La poésie est… de Jean-François Bory et Tissato Nakahara par François Huglo

Les Parutions

31 juil.
2025

La poésie est… de Jean-François Bory et Tissato Nakahara par François Huglo

La poésie est… de Jean-François Bory et Tissato Nakahara

 

 

            En 1967, Jean-François Bory publiait dans la revue japonaise VOU un collage photographique d’après le caractère kanji « Femme » en hommage à Kitasono Katué. En 2025, Tissato Nakahara traduit et met en forme une version japonaise de La poésie est…, d’abord publié en 1974 et reproduit dans diverses revues de poésie concrète.
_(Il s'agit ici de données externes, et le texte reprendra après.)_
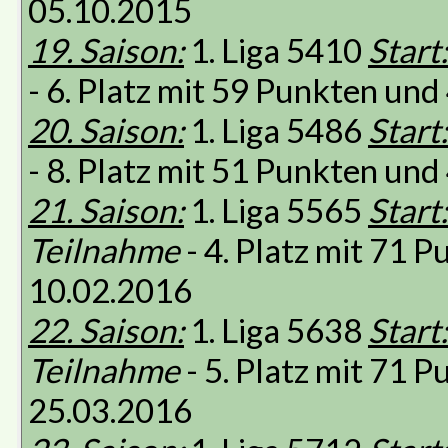
05.10.2015
19. Saison:
1. Liga 5410
Start:
- 6. Platz mit 59 Punkten un
20. Saison:
1. Liga 5486
Start:
- 8. Platz mit 51 Punkten un
21. Saison:
1. Liga 5565
Start:
Teilnahme
- 4. Platz mit 71 
10.02.2016
22. Saison:
1. Liga 5638
Start:
Teilnahme
- 5. Platz mit 71 
25.03.2016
Une version enrichie de nombreuses polices de caractères a été publiée dans la revue Lotta Poètica en 1982, une autre en couleur dans Un été avec Apollinaire à Vérone en 2009. Shoashiro Takahashi en fit une première traduction dans la revue GUI en 1995. L’édition présente est imprimée en juin 2025. Une photo montre Tassato Nakahara en blanc et Jean-François Bory en noir en juillet 2025 au café The Bottle Shop, rue Trousseau à Paris.

 

            Une Japonaise à Paris : Tassato Nakahara est née à Tokyo où elle a étudié les Beaux-Arts. Arrivée à Paris en 1983, elle apprend la gravure, et à partir de 1990, vend des livres illustrés. Le 5 novembre 2004, le Journal des Arts écrit à son propos ces lignes qui pourraient aussi concerner Bory  « Les photographes conçoivent le livre comme une œuvre : ils gèrent tout, de l’impression au graphisme en passant par le texte, la reliure ou l’emboitage. Le livre est une finalité, ce n’est pas un catalogue d’images (…) Par ailleurs, les Japonais ont toujours vécu avec le papier, ils adorent le manier, le mettre en valeur ».

 

            Un Jean-François Bory au Japon : « La marée… L’odeur de la Mer Intérieure, l’odeur du Japon ! (…) Dès l’arrivée (à Kyoto), la puissance des idéogrammes m’avait surpris. En toute écriture se dissimule, sinon plus du moins autre chose que le message qu’elle doit transmettre ». (Retour au Japon).

 

            L’écriture japonaise peut être phonétique (les kana) ou idéogrammatique (les kanji), caractères qui peuvent être utilisés dans une même phrase. Le face à face des pages en français et en japonais donne ici l’impression de syntagmes d’un côté, de paradigmes de l’autre, bien que la lecture soit horizontale des deux côtés, avec une partie répétée en début de chaque ligne (ou phrase, ou vers), imprimée en noir, et une variation à la fin, en couleur. Mais la version japonaise donne à voir, verticalement, des lignes noires, droites ou sinueuses, se détachant sur fond blanc, face à un patchwork de couleurs du côté droit de la page. La version française introduit, elle aussi, de la verticalité, en variant les caractères. Mais la lecture n’est linéaire ni d’un côté ni de l’autre. L’œil bondit, entrecroise, assemble, tisse Il comprend que la poésie n’est pas seulement, ligne après ligne, ceci puis aussi cela puis encore cela, mais qu’elle est à la fois asociale et politique, secrète et prédominante, illisible et instructive, internationale et unique, raisonnable et névrotique, expérimentale et irrésistible, catholique, évangélique, et interdite, française et géorgienne, difficile et sensuelle, libidineuse et abstinente, ancienne et moderne. Alphabétique, quel que soit l’alphabet. Poissonneuse, quelle que soit la mer ou l’eau douce. « Provisoire humidité des livres », écrivait Jean-Pierre Bobillot en titre de ses « divagations sur Jean-François Bory » (Trois poètes de trop). En odeur de « Mer Intérieure ».